Merge statement not working as expected for bulk load.

  • Hi,

    Am using merge sp to insert or update records  in target table.Below is the sp

    MERGE Products AS TARGET

    USING UpdatedProducts AS SOURCE

    ON (TARGET.ProductName= SOURCE.ProductName)

    --When records are matched, update the records if there is any change

    WHEN MATCHED

    THEN UPDATE SET TARGET.Rate = SOURCE.Rate

    --When no records are matched, insert the incoming records from source table to target table

    WHEN NOT MATCHED BY TARGET

    THEN INSERT (ProductID, ProductName, Rate) VALUES (SOURCE.ProductID, SOURCE.ProductName, SOURCE.Rate)

    In my source table we have two records

    Source table :

    ProductID  ProductName Rate

    101               TEA                 10.00

    102             TEA              25.00

     

    Target table: empty table

    ProductID  ProductName Rate

    try to move source records to target with merge sp. but two records are inserted.

    ProductID  ProductName Rate

    101               TEA                 10.00

    102             TEA              25.00

    It should be one record in target table. because first record will match with second record.

    Expected result.

    ProductID  ProductName Rate

    101                        TEA          25.00

     

    Can you please help,How merge statement pass records to  condition(ON (TARGET.ProductName= SOURCE.ProductName) one by one or bulk?If one by one, Why second record also inserted in target table.

  • I would guess that it's because ProductName is not unique in the table

    Try changing your match criteria from this

    (TARGET.ProductName= SOURCE.ProductName)

    to this

    (TARGET.ProductId= SOURCE.ProductId)

    • This reply was modified 4 years, 11 months ago by  Phil Parkin. Reason: Fix typo

    The absence of evidence is not evidence of absence
    - Martin Rees
    The absence of consumable DDL, sample data and desired results is, however, evidence of the absence of my response
    - Phil Parkin

  • You will find you get much better performance if you split the merge into two separate statements (an update followed by an insert).

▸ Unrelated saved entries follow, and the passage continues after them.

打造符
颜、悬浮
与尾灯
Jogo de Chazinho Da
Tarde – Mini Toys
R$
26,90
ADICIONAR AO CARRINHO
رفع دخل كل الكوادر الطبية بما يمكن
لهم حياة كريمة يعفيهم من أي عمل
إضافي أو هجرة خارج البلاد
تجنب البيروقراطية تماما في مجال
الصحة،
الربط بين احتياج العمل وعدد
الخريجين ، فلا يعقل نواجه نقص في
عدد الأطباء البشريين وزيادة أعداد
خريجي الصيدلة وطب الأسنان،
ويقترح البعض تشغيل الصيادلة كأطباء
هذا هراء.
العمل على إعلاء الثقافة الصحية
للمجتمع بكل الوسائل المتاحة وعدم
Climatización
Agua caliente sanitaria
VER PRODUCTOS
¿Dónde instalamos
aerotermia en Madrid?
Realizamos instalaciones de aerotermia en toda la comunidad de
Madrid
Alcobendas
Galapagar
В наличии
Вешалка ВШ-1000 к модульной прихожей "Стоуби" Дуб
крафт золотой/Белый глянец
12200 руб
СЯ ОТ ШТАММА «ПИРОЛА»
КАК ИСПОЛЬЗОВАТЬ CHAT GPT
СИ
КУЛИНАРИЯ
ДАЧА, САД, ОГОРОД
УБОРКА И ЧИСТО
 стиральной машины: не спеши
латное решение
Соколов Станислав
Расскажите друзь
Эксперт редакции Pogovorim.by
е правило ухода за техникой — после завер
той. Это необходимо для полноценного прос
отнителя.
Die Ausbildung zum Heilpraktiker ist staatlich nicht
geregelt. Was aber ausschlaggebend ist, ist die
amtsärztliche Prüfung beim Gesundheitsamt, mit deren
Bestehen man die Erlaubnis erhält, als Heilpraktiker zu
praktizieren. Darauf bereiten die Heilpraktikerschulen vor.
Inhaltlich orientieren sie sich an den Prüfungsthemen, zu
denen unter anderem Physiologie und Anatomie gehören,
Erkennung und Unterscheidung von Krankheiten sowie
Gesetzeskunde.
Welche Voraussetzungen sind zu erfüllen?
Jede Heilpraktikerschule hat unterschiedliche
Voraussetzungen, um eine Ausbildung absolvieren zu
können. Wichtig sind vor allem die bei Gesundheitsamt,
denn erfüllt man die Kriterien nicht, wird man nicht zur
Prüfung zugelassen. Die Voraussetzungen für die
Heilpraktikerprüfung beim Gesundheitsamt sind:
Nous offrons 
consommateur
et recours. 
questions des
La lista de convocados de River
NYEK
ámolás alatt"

    Performance Tip: The conditional behavior described for the MERGE statement works best when the two tables have a complex mixture of matching characteristics. For example, inserting a row if it doesn't exist, or updating a row if it matches. When simply updating one table based on the rows of another table, improve the performance and scalability with basic INSERT, UPDATE, and DELETE statements. For example:

    INSERT tbl_A (col, col2)  
    SELECT col, col2
    FROM tbl_B
    WHERE NOT EXISTS (SELECT col FROM tbl_A A2 WHERE A2.col = tbl_B.col);

    https://docs.microsoft.com/en-us/sql/t-sql/statements/merge-transact-sql?view=sql-server-ver15

  • I tried with (TARGET.ProductId= SOURCE.ProductId) . But same behavior two records are inserted. if we re-execute the sp. that time it will updating. Please hep on this if any other way to pass one by one records.

  • Is it really necessary to use a merge statement?  Why not something like this?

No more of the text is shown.